RB: Would you elaborate a bit on the RubyMine debugger?

DJ: The debugger in RubyMine uses the same underlying engine (ruby-debug-ide) as NetBeans and RadRails, and has roughly the same feature set. It supports breakpoints (including conditional breakpoints), frames view, local variables view, threads, watches, stepping, expression evaluation. Breakpoints can also be set in ERb views. Remote debugging support has been added in RubyMine 1.0.5, released today (May 14th).

RB: What parser is RubyMine using?

DJ: RubyMine uses its own lexer and parser, developed by JetBrains internally.

RB: What type of Refactoring support does RubyMine support?

DJ: RubyMine 1.0 supports the following refactorings:

  • Rename (Rails-aware, correctly updating Rails calls and files related to the element being renamed)
  • Move (also with correct updating of references)
  • Introduce Variable (with possibility to detect duplicates of the expression being extracted and replace them with the new variable)
  • Extract Method (with full data flow analysis to detect input and output parameters)

RB: Would you give readers some details on what other refactoring support is coming the next or subsequent versions?
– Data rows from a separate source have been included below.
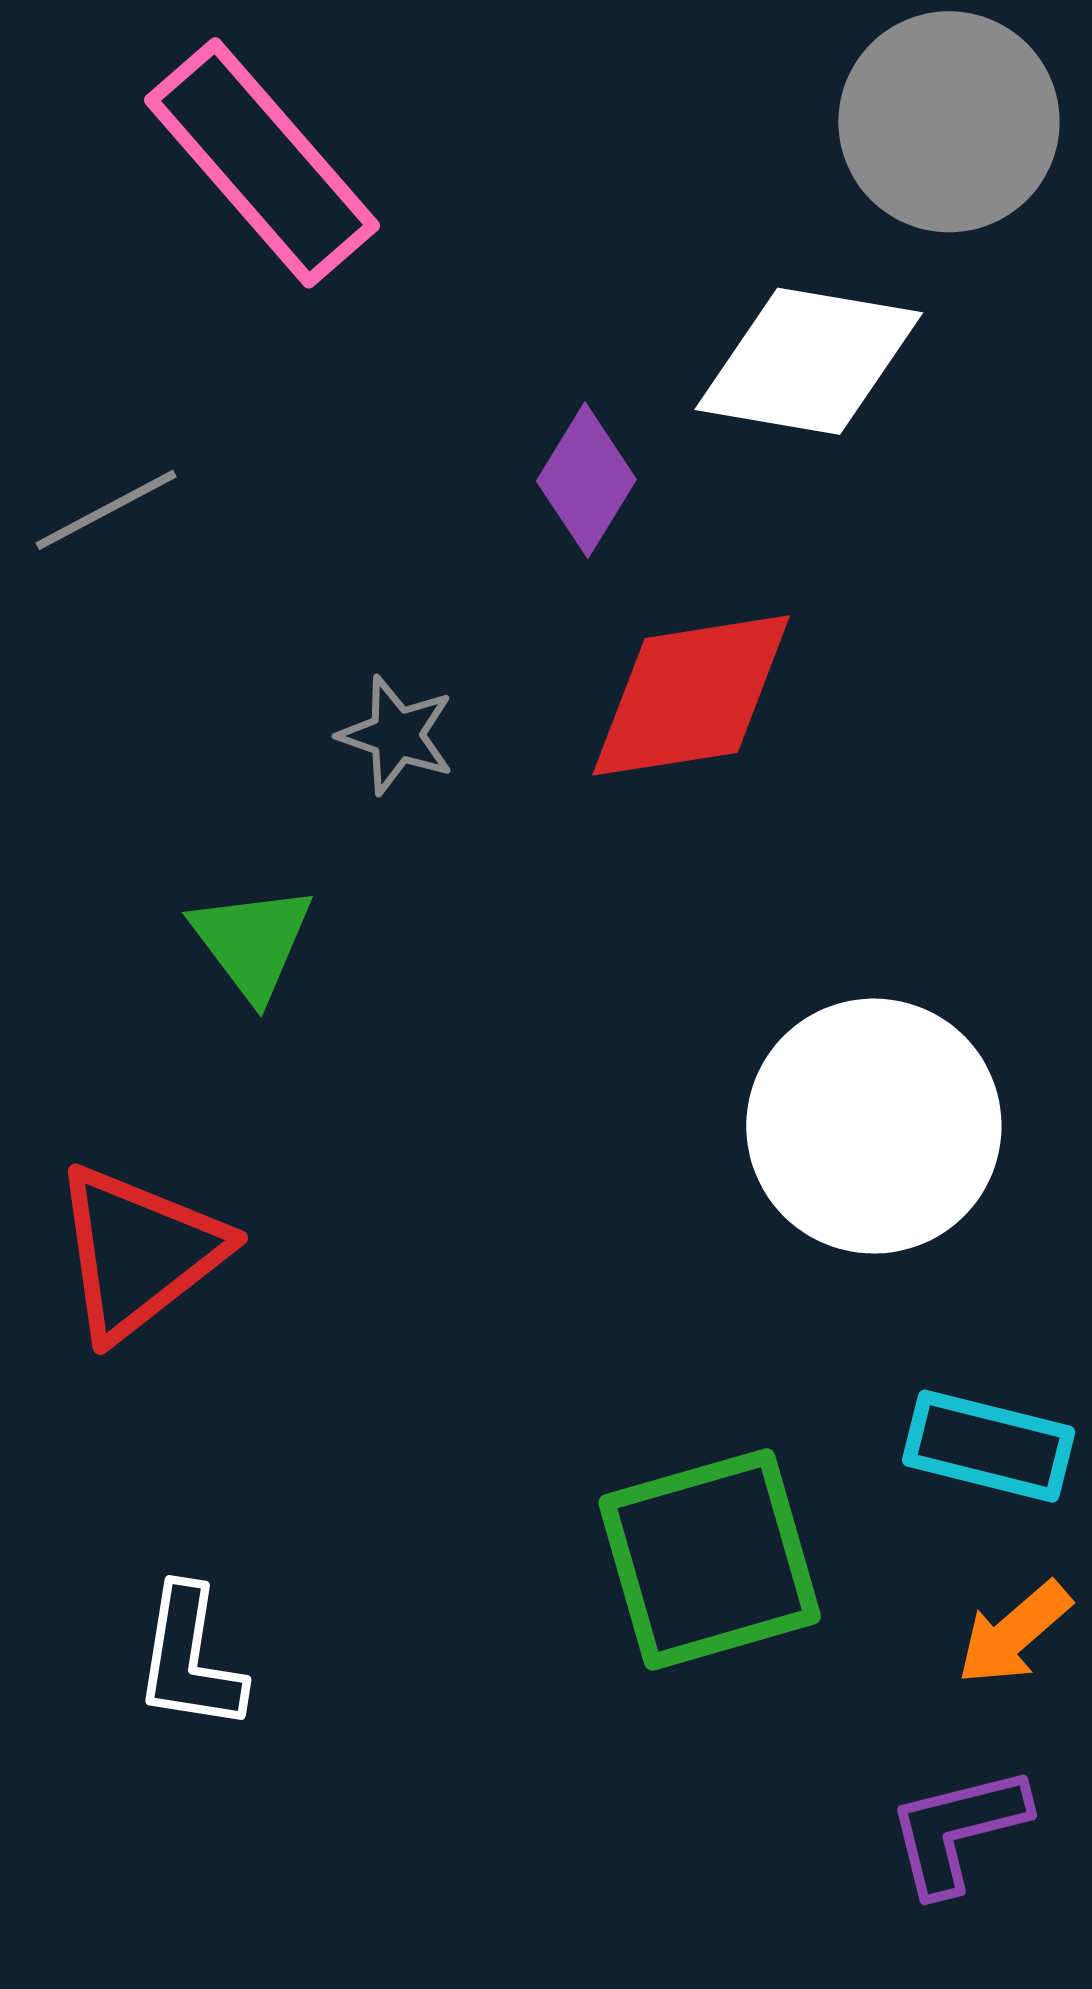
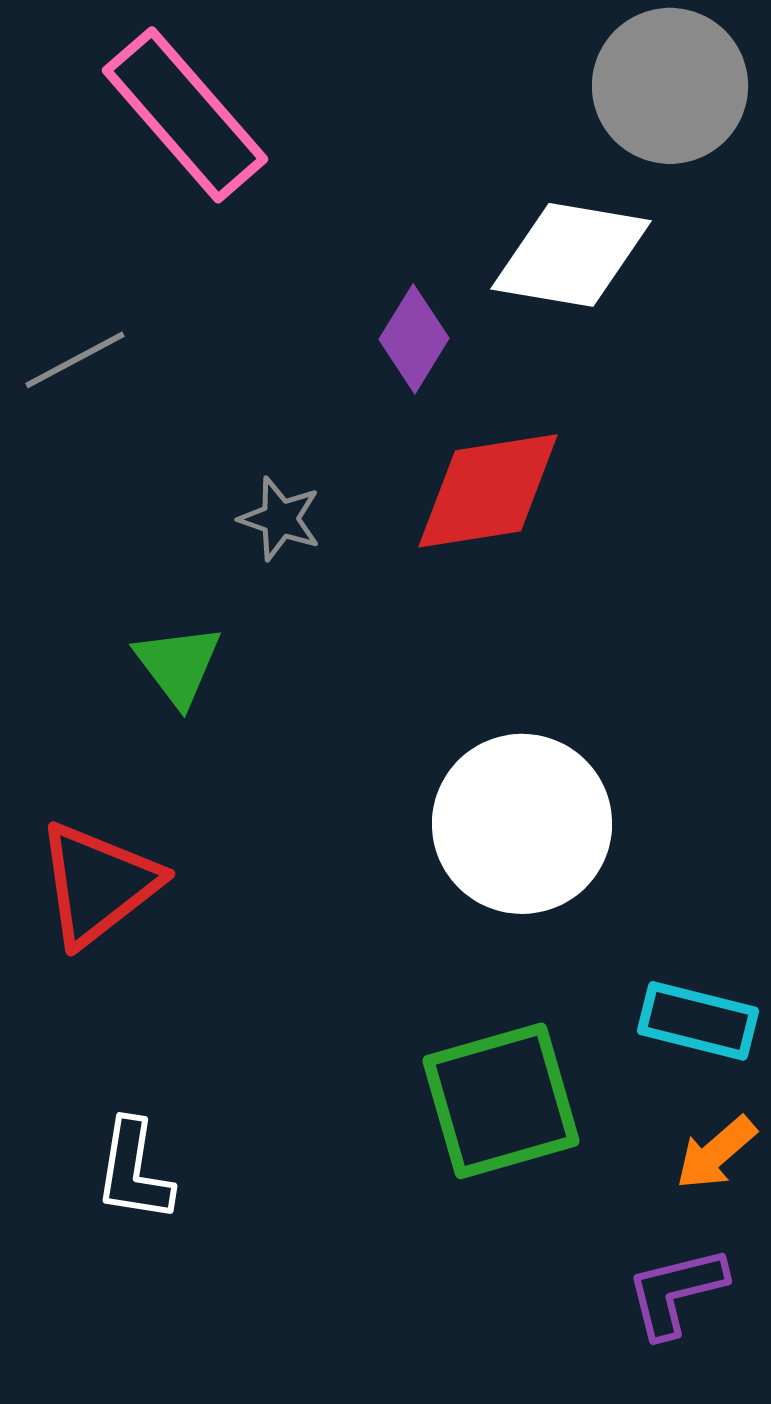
white circle: (874, 1126) -> (522, 824), moved

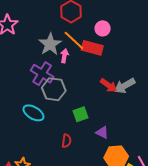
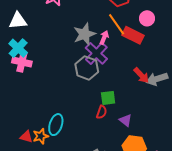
gray star: (50, 44) -> (84, 34), moved
purple cross: (42, 74) -> (96, 53), moved
cyan ellipse: (33, 113) -> (56, 125), moved, turned 65
red semicircle: (66, 141) -> (102, 112), moved

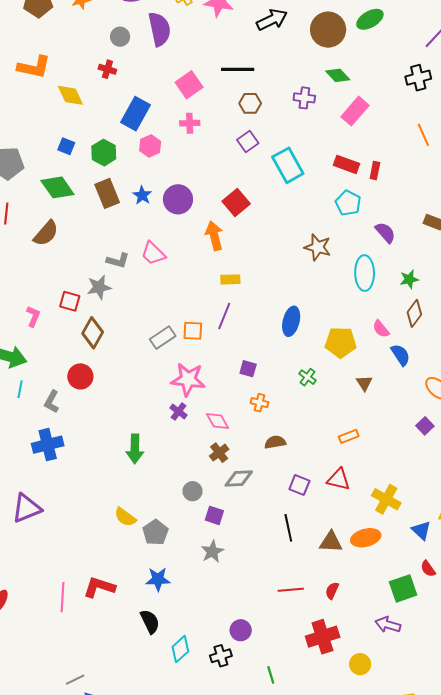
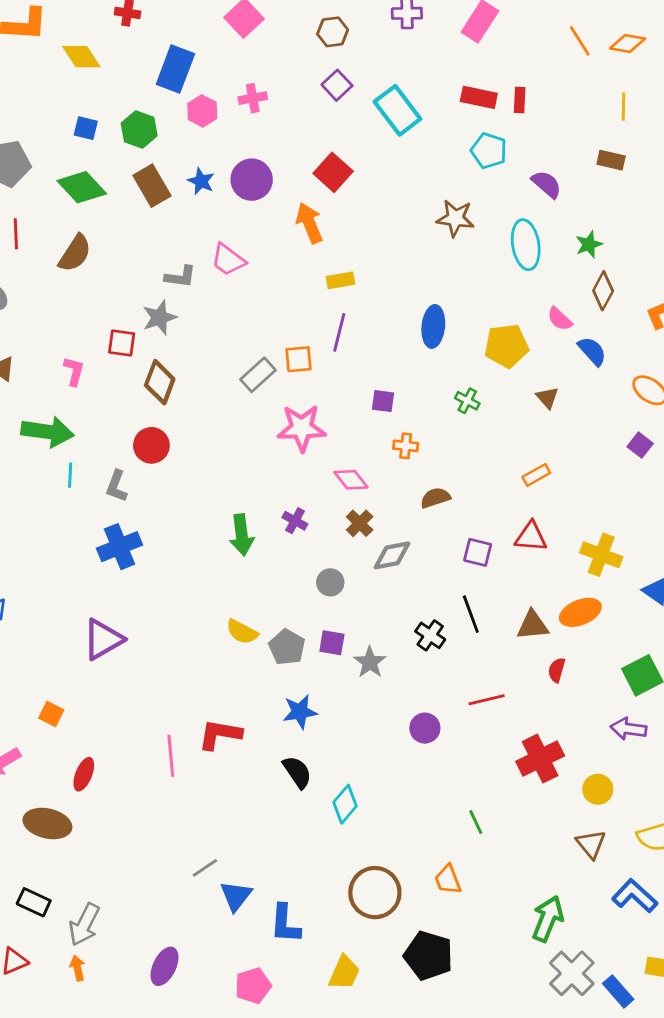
pink cross: (190, 123) -> (253, 98), moved
purple cross: (178, 411) -> (295, 521), moved
purple square: (214, 515) -> (332, 643), moved
red semicircle: (332, 591) -> (557, 670), moved
purple circle: (241, 630) -> (425, 728), moved
black cross: (221, 656) -> (430, 635), moved, turned -30

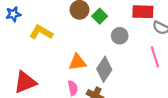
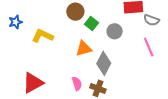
green square: (100, 16) -> (91, 23), moved
orange triangle: (78, 62) -> (84, 49), moved

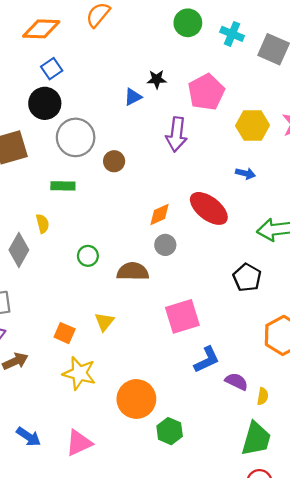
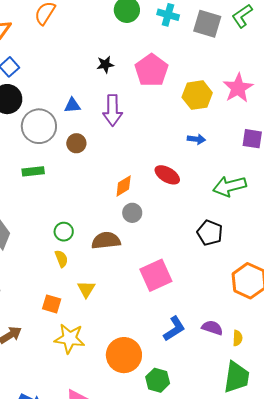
blue triangle: (133, 97) -> (72, 105), moved, turned 30
purple arrow: (177, 134) -> (113, 110), moved
red ellipse: (209, 208) -> (167, 175), size x0.7
yellow semicircle: (43, 224) -> (61, 259), moved
blue L-shape: (207, 360) -> (174, 329), moved

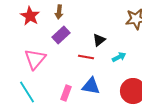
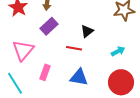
cyan arrow: (119, 57) -> (118, 51), moved
pink rectangle: (66, 93) -> (45, 72), moved

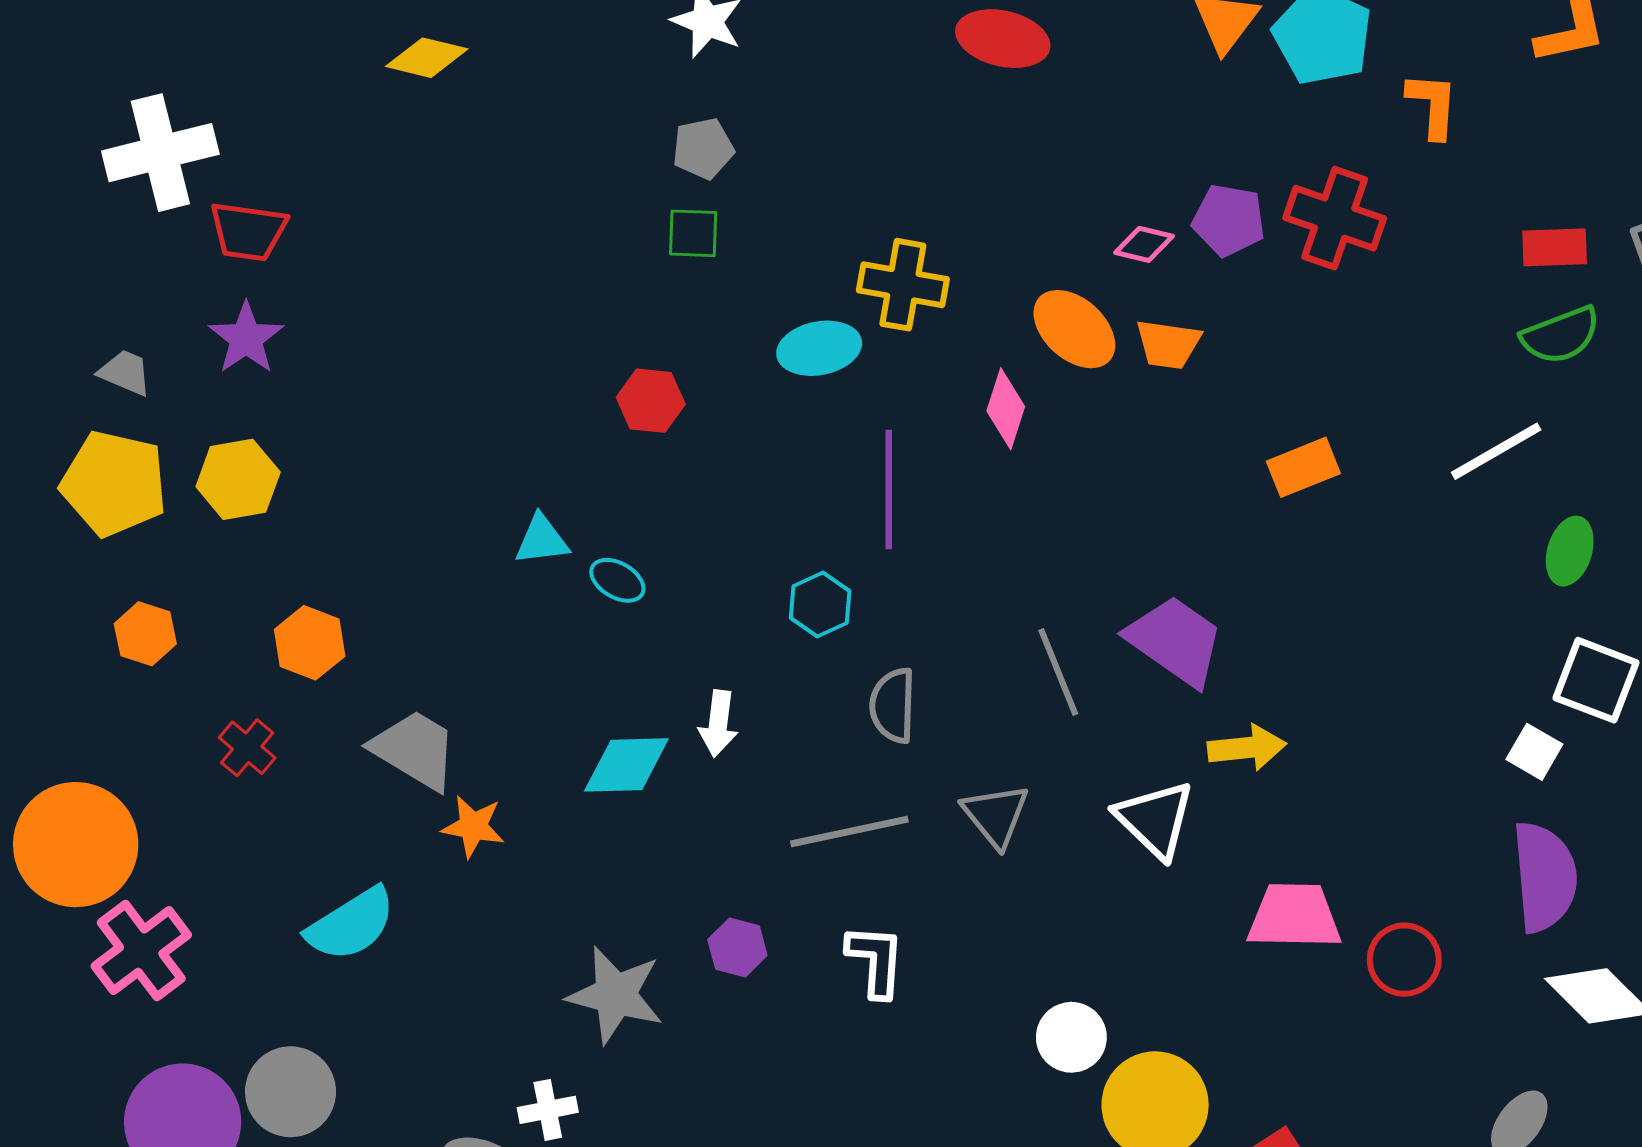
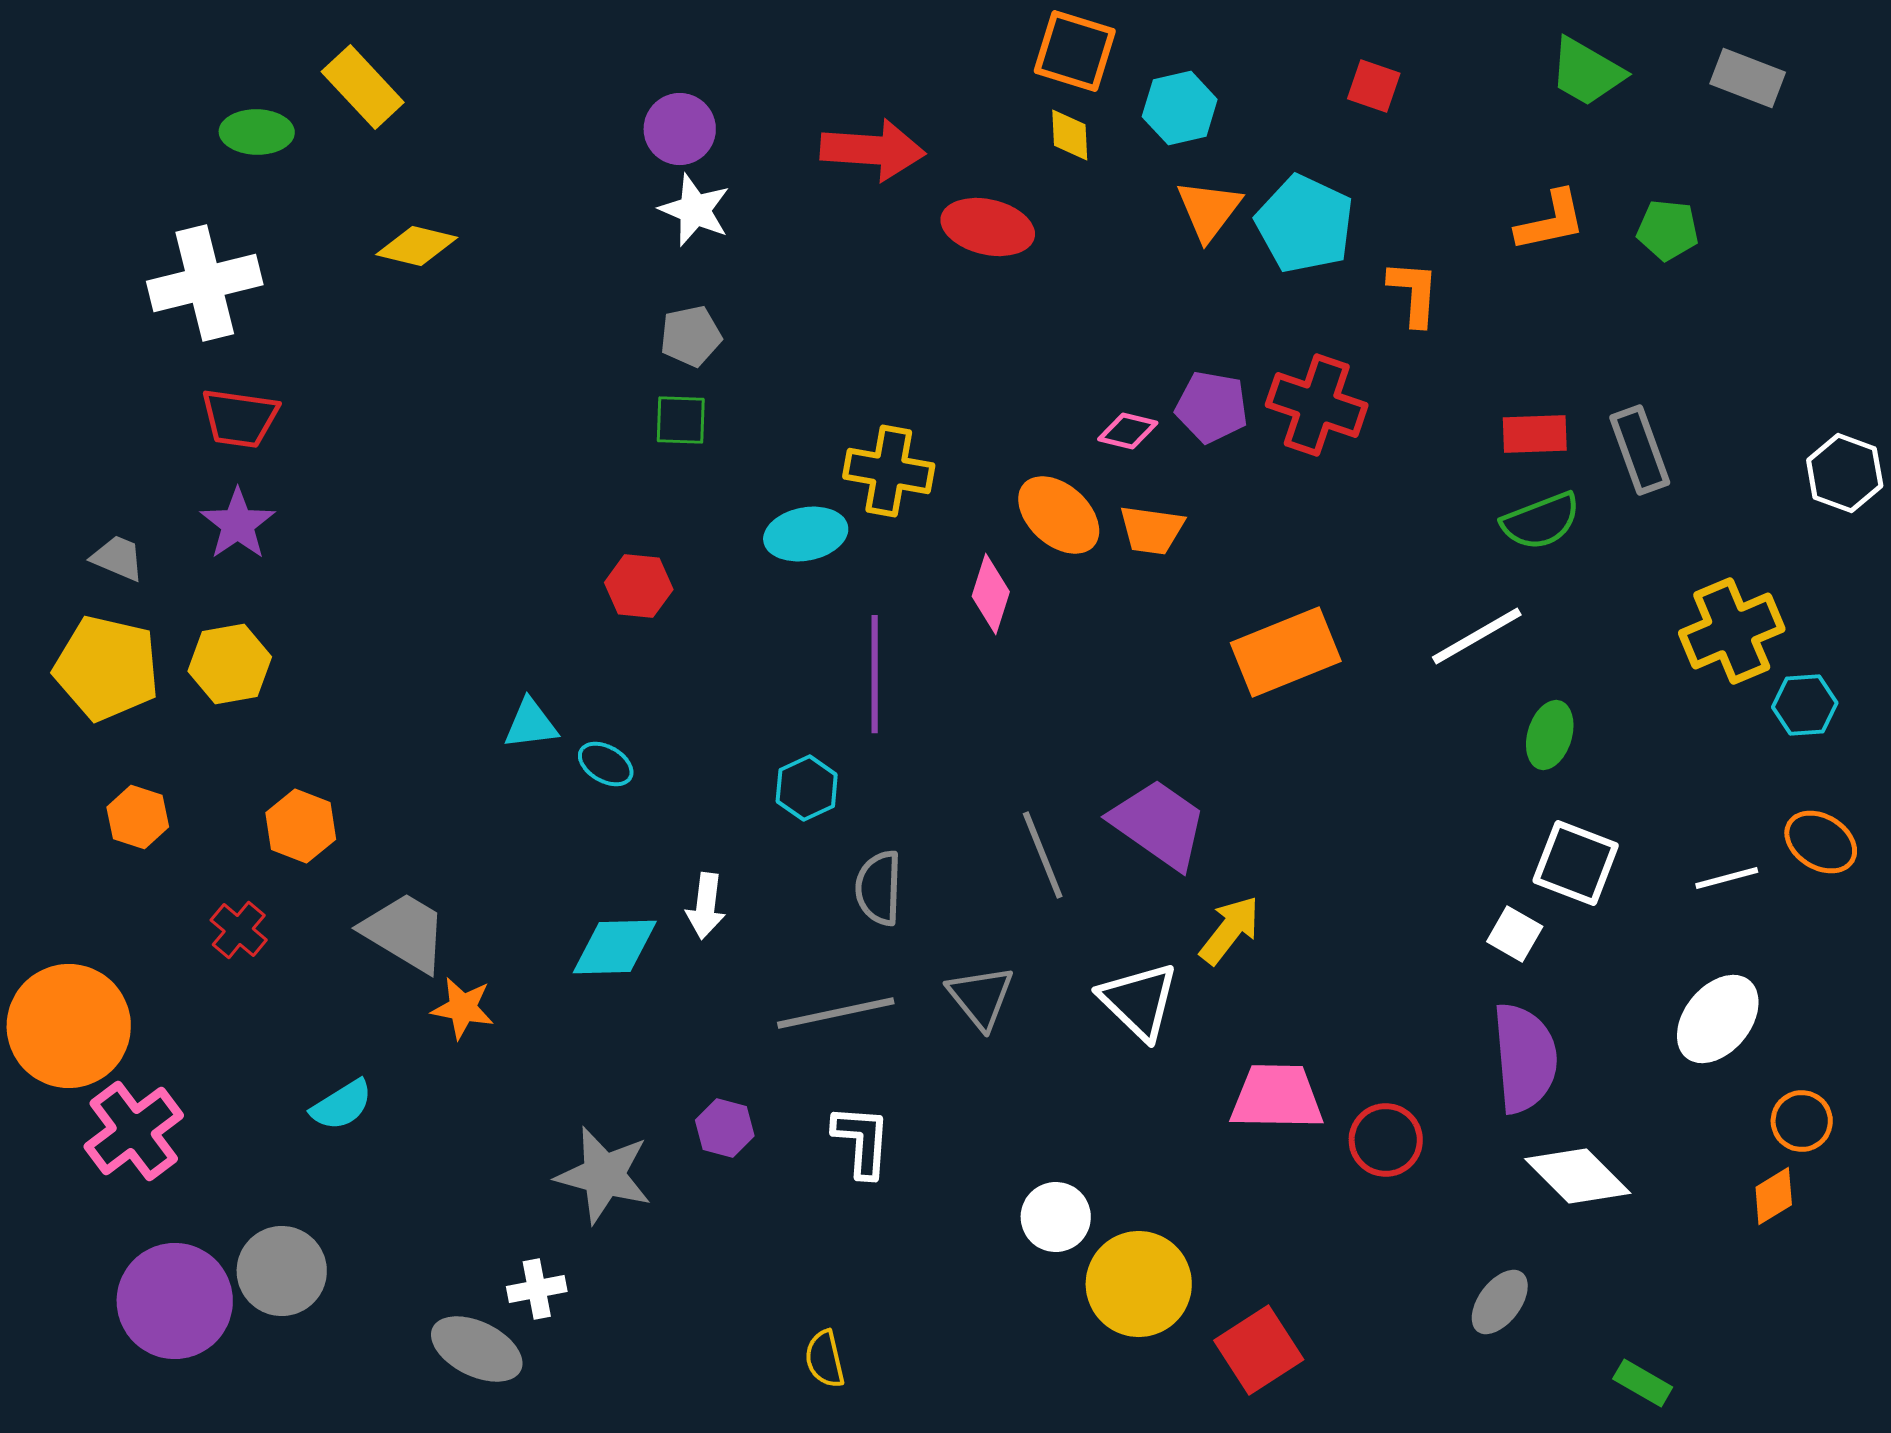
white cross: (160, 153) -> (205, 283), moved
orange rectangle: (1303, 467) -> (1286, 652), size x1.5
yellow arrow: (1247, 748) -> (1230, 930), turned -46
cyan semicircle: (351, 924) -> (342, 1105), size x0.7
DJ: Here is the list of refactorings planned for RubyMine 1.2 which is to be available in mid-summer:

  • Introduce Constant
  • Introduce Parameter
  • Introduce Field
  • Inline Local
  • Pull Up / Push Down
  • Extract Module

RB: What type of TDD or BDD support is built into RubyMine and how do you see this being a win for developers?

DJ: RubyMine 1.0 supports Test::Unit and RSpec, and we're currently working on Cucumber support that is planned to be included in RubyMine 1.1. The Rails community has a very strong testing culture, so we feel that testing support is a must-have feature for any Ruby and Rails IDE.

RB: Does RubyMine work with all flavors of Ruby, including MRI Ruby 1.8.x, 1.9.x, JRuby, Rubinius, IronRuby, etc?

DJ: We have tested RubyMine with MRI Ruby 1.8.x, JRuby, IronRuby and MacRuby. At the moment RubyMine does not support the new language features of Ruby 1.9; support of those is planned for one of the coming versions of RubyMine.

RB: Since RubyMine supports IronRuby has this support been tested on OS X with IronRuby running under Mono?

DJ: We have not done very thorough testing of this. Such configuration is not supported out-of-the-box but it is possible to get it running after some manual configuration. If there is a demand for it, we will provide necessary support in future versions.

RB: What is coming in future versions of the IDE?

DJ: The roadmap for future versions of RubyMine can be found on our Web site:

Some of the features worth highlighting are:

  • Much broader refactoring support
  • Support for HAML and SASS
  • RCov integration
  • Database integration (built-in query runner, SQL syntax highlighting support etc.)

RB: What does the release schedule look like and will there be interim releases as bugs are addressed?

DJ: We plan to publish major versions of RubyMine every 3 to 6 months, with several bug fix updates following each major release. Between the major releases, Early Access Preview builds (snapshots of the current development version) will be published every 1 or 2 weeks.

RB: Dmitry, thank you for taking the time to talk with me today. More information about RubyMine 1.0 can be found on the JetBrains website.